▸ THE PROBLEM
Each entry below should appear again exactly as written, without pictures.

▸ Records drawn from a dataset
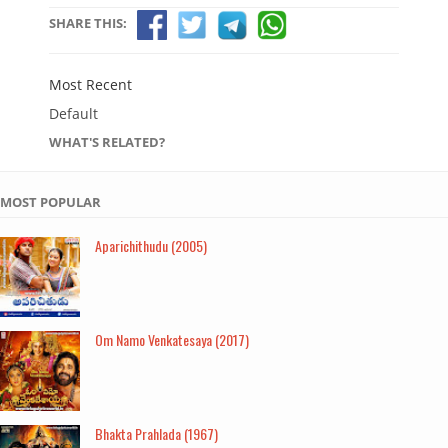
SHARE THIS:
Most Recent
Default
WHAT'S RELATED?
MOST POPULAR
Aparichithudu (2005)
Om Namo Venkatesaya (2017)
Bhakta Prahlada (1967)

▸ WRITTEN RESPONSE
SHARE THIS:
Most Recent
Default
WHAT'S RELATED?
MOST POPULAR
Aparichithudu (2005)
Om Namo Venkatesaya (2017)
Bhakta Prahlada (1967)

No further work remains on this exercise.